On 2 March 2021, ANFP's Council of Presidents voted to approve the format for the season. It was eventually decided to play a double round-robin tournament with the top three teams after 34 rounds qualifying for the Copa Libertadores, with a fourth berth being awarded to the 2021 Copa Chile champions. The teams placed from fourth to seventh place will qualify for the Copa Sudamericana, while the bottom two teams were relegated to Primera B, with the team placed third-from-bottom playing a double-legged play-off against the winners of the Primera B play-offs.

Teams
17 teams took part in the league in this season, down by one from the previous season: 15 teams from the 2020 tournament, plus the 2020 Primera B champions Ñublense and Deportes Melipilla, winners of the Primera B promotion play-offs. Ñublense returned to the top flight after five and a half years, while Deportes Melipilla played in Primera División after 13 years.
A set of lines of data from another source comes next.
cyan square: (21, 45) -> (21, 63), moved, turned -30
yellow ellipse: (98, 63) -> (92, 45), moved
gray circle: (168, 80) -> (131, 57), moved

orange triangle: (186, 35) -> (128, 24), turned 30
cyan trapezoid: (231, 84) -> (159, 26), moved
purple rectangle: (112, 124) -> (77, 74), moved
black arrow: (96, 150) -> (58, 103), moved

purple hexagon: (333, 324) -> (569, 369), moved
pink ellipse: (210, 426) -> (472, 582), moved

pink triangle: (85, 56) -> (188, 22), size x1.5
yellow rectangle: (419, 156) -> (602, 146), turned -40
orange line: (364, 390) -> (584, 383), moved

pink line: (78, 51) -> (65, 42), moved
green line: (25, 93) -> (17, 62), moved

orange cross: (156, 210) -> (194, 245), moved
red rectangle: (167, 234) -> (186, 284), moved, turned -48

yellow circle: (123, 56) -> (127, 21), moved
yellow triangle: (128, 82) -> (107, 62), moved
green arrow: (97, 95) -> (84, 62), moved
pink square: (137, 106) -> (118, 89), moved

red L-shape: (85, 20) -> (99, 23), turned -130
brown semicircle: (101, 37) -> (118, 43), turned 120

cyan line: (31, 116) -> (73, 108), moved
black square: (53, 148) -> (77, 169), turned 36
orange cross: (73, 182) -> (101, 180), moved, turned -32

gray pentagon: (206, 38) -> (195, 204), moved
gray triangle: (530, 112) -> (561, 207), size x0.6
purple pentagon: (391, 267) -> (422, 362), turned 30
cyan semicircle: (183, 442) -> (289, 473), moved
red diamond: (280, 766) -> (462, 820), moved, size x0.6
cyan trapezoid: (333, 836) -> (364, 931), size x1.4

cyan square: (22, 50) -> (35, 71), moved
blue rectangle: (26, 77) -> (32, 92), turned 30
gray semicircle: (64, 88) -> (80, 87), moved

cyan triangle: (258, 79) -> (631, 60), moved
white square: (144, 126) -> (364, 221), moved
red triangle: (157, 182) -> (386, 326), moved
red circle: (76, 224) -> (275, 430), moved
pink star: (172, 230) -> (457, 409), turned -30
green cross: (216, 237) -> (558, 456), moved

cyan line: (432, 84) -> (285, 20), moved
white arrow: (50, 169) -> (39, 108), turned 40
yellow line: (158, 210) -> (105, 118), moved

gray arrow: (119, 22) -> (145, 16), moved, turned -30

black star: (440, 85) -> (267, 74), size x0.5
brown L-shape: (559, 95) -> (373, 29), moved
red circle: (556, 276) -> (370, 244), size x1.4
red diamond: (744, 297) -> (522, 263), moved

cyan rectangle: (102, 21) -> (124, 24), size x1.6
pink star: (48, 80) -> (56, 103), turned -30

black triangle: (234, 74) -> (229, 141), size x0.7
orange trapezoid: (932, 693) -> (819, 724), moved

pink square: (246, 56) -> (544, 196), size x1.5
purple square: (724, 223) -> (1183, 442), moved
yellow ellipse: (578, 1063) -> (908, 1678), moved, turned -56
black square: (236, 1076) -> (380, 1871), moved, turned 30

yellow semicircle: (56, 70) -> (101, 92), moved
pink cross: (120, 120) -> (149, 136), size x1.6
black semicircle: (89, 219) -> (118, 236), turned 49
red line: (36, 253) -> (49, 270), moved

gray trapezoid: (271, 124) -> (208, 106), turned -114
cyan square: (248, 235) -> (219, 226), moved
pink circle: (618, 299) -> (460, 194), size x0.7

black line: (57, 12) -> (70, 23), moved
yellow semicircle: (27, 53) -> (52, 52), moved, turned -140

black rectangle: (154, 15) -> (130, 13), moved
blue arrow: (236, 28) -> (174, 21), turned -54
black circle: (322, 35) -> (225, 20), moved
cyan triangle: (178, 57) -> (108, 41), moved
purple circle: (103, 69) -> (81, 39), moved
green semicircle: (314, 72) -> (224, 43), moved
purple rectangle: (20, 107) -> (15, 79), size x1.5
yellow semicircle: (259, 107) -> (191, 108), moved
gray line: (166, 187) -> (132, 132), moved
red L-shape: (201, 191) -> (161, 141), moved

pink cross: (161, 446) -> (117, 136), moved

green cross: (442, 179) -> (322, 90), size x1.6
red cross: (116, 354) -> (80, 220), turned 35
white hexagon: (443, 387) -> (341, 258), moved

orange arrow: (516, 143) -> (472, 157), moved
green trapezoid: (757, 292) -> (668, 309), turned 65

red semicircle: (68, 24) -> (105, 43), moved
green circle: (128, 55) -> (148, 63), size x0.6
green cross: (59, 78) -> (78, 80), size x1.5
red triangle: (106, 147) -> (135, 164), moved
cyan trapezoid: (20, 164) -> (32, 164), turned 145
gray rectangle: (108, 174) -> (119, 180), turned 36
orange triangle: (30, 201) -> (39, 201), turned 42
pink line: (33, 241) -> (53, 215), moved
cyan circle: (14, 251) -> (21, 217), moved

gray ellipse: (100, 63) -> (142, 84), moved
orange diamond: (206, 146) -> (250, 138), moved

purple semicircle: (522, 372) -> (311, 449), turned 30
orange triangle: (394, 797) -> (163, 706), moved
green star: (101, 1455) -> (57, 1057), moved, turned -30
Both promoted teams replaced Coquimbo Unido, Deportes Iquique, and Universidad de Concepción, who were relegated to Primera B at the end of the 2020 season.

Stadia and locations

Notes

Personnel and kits

Managerial changes

Notes

Standings

Results

Top scorers

Source: Soccerway

Promotion/relegation play-off
The team placed 15th in the season table (Huachipato) played the winners of the Primera B play-offs (Deportes Copiapó) in a double-legged series, with the winner earning the right to play in the top flight for the following season.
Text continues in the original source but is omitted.